Become the ‘go to’ person for comment/opinion in your industry sector

Experts that have proved themselves to be consistently reliable and newsworthy will become a journalist’s long-term ‘go to’ resource.

Kevin Stanley shared some helpful interview tips for getting the the best from your story and communicating your key message effectively, these included:

  • Making sure you share the relevant points you want to convey
  • Presenting your background – get your facts about yourself and your business prepared in advance
  • Being a good interviewee on a particular topic, as this will get you asked back again and again

You won’t get approval, so get your facts straight

Most interviews are the start of an ongoing relationship and good stories develop from a two-way dialogue, but don’t expect approval on a piece prior to publication.

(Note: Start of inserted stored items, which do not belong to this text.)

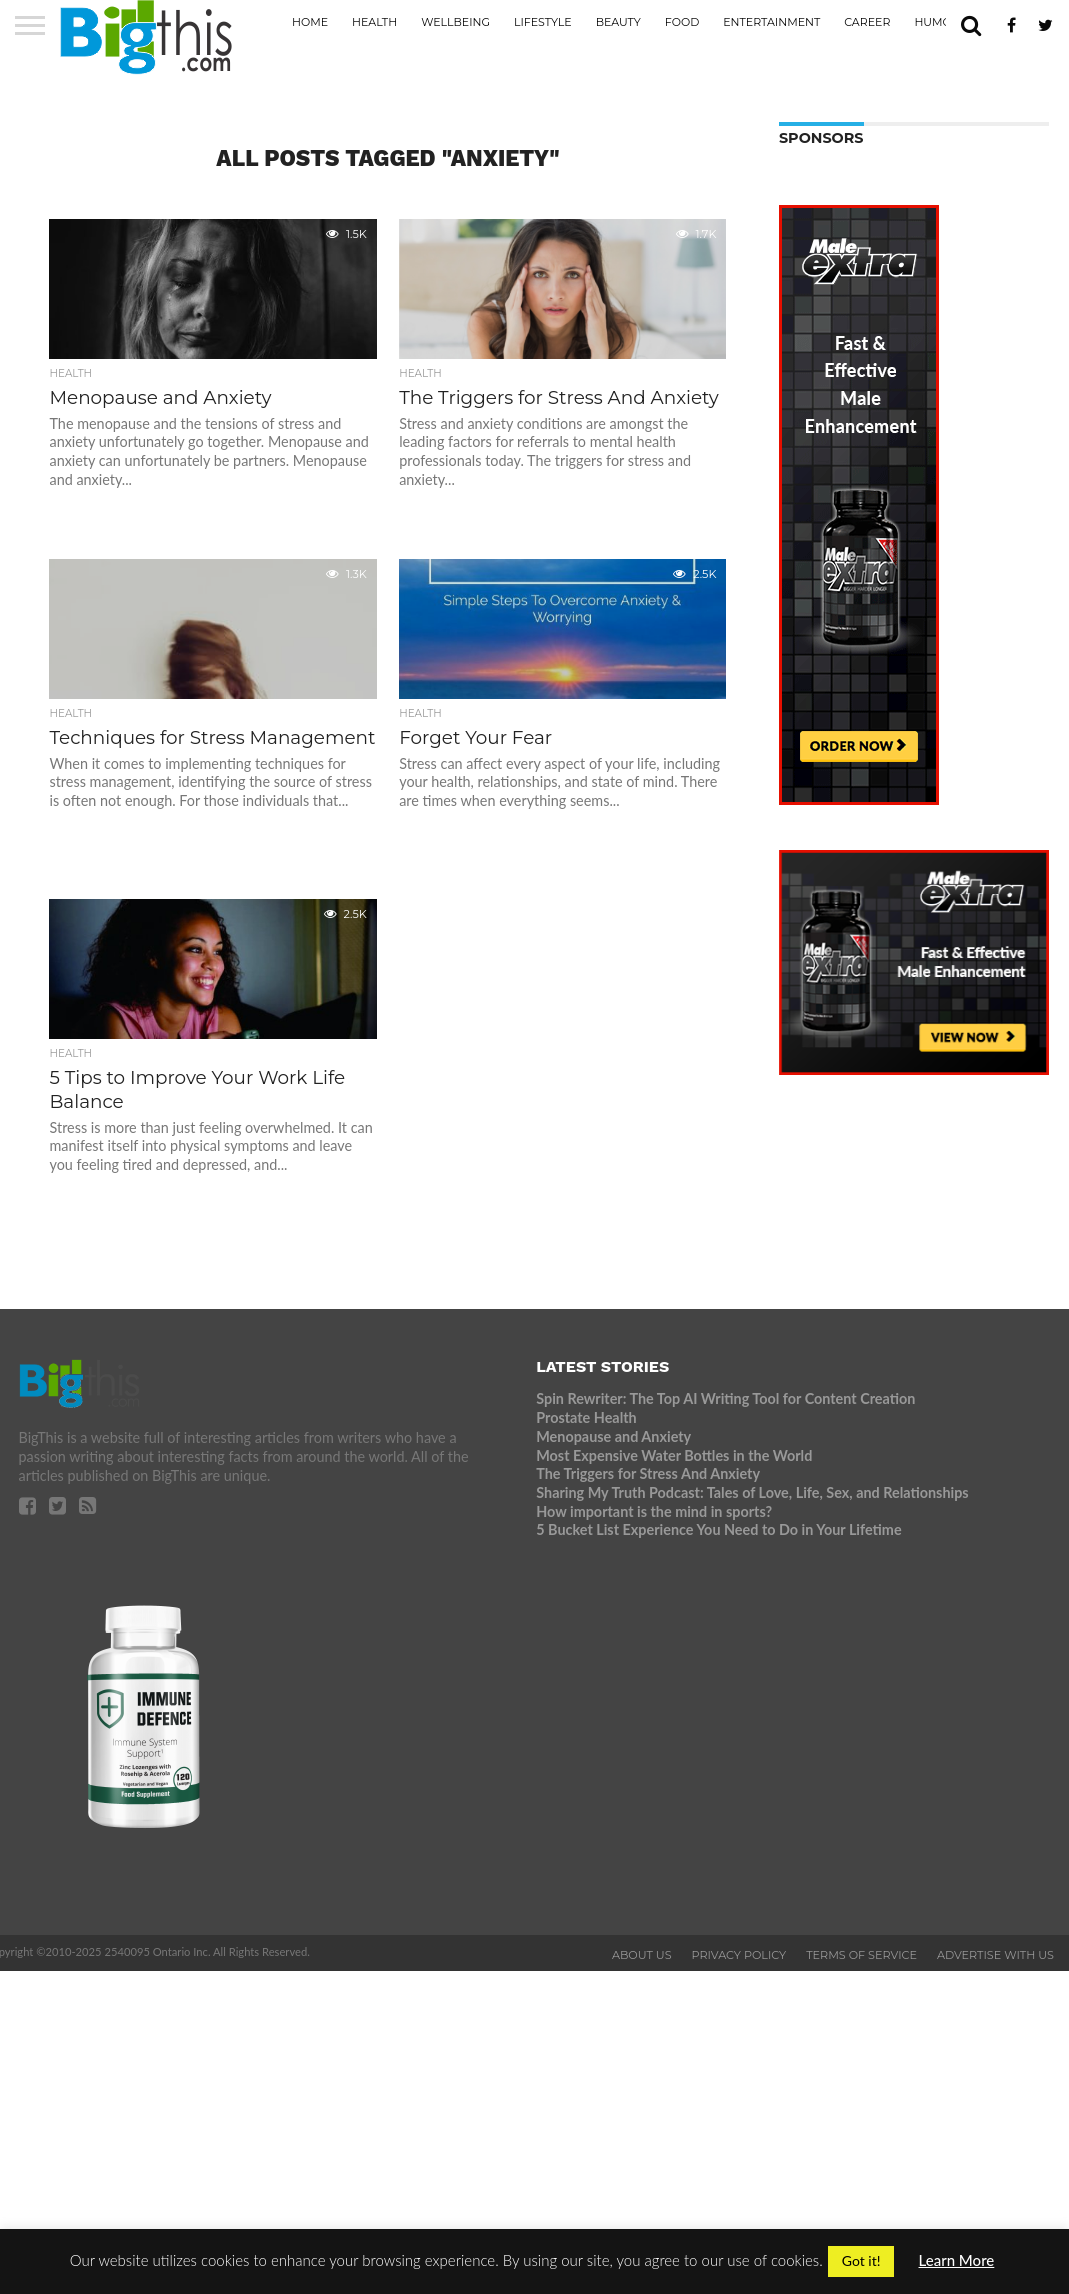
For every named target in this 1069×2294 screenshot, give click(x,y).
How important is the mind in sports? (654, 1511)
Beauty (618, 22)
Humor (936, 22)
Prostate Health (586, 1417)
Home (310, 22)
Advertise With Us (995, 1955)
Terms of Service (861, 1955)
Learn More (957, 2260)
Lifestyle (543, 22)
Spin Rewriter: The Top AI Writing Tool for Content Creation (725, 1398)
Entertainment (771, 22)
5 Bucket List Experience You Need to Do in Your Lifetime (718, 1529)
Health (374, 22)
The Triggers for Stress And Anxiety (648, 1473)
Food (682, 22)
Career (867, 22)
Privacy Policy (739, 1955)
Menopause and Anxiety (613, 1436)
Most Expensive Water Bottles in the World (674, 1455)
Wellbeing (455, 22)
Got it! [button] (861, 2260)
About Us (642, 1955)
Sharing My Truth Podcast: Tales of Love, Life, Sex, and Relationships (752, 1492)
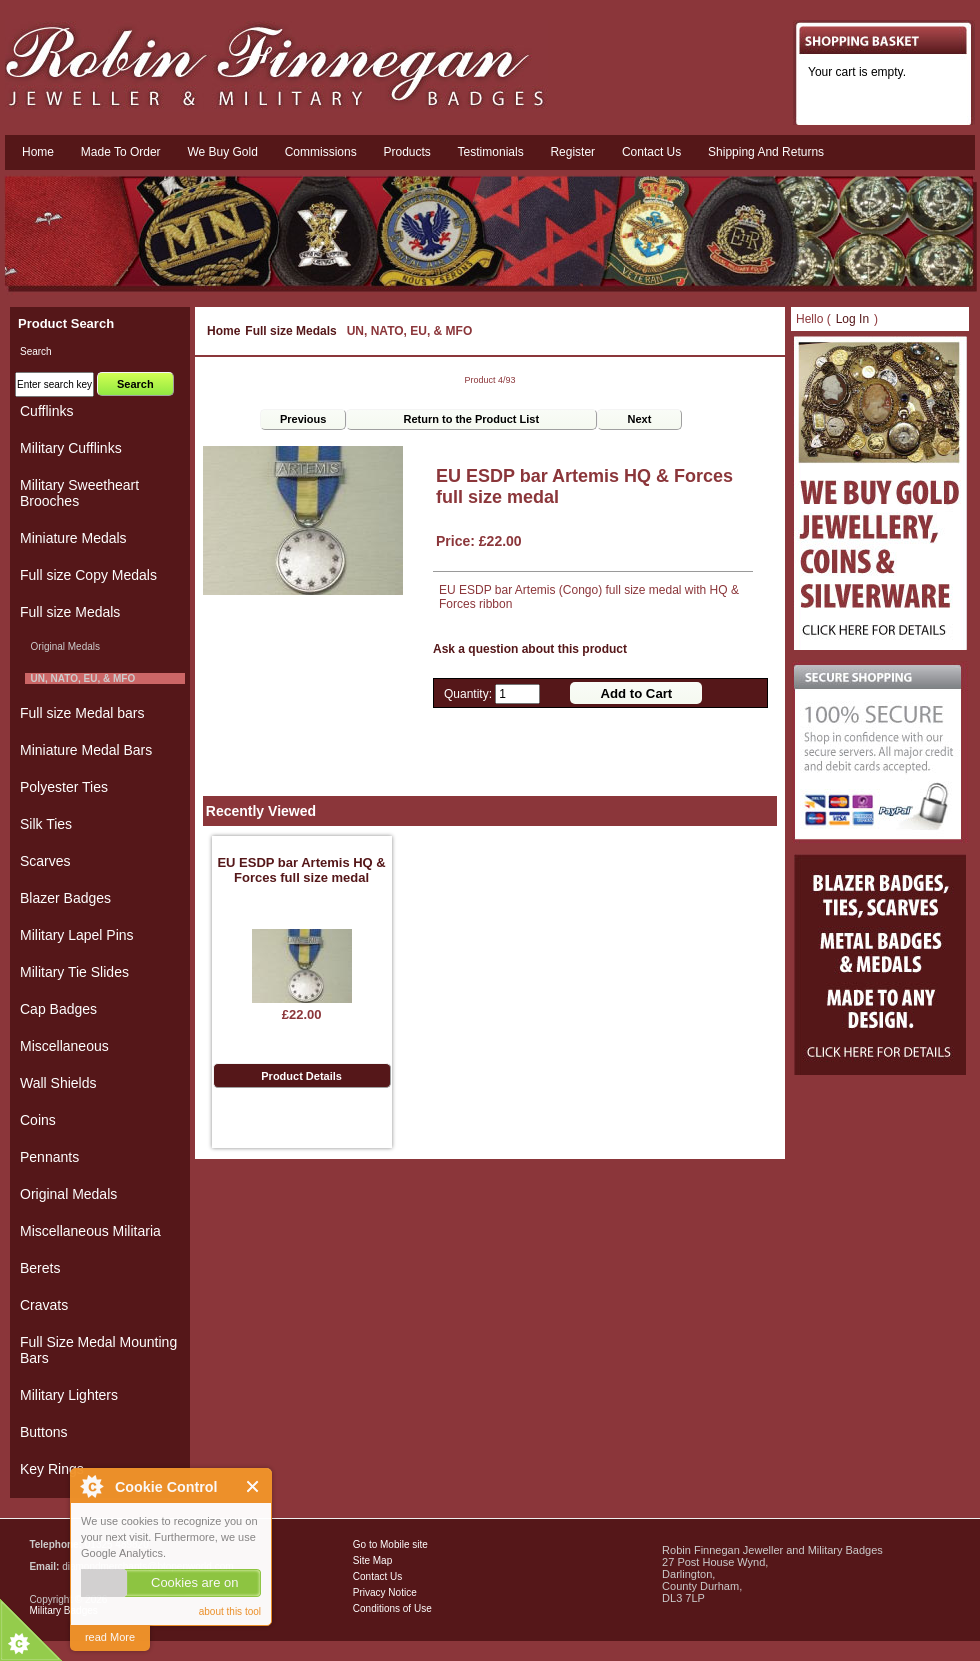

When asked if the panel would gather approval on a piece in advance of publishing, it was a resounding “no”. And here’s why:

  • Journalists and publications need to retain independent editorial control
  • A good journalist will fact check
  • Journalism is an honest and honourable profession –  journalists are not out to get you
  • It is up to you to get your facts and your story straight in your approach

Will you lose control of your story?

You may not get chance to approve the story, but the panel were keen to express that building a story was a two-way process. John Collins was quick to point out that it could (and should) be a mutually beneficial partnership with a journalist to develop a story.

The panel also agreed that there were several phrases it pays to remember when talking to a journalist:

  • “On the record” – Suggests it is OK to publish everything discussed
  • “Off the record” – If you say it, it could be quoted but won’t be attributed to you directly
  • “On background” – All conversations are completely confidential as there are sensitivities around the story and you should not be identified as the source in anyway

The event uncovered many more useful tips, tricks and insights about making friends with the media – keep a look out for the next event with Enterprise Nation. Until then, do your research, find the right contacts and start building a relationship.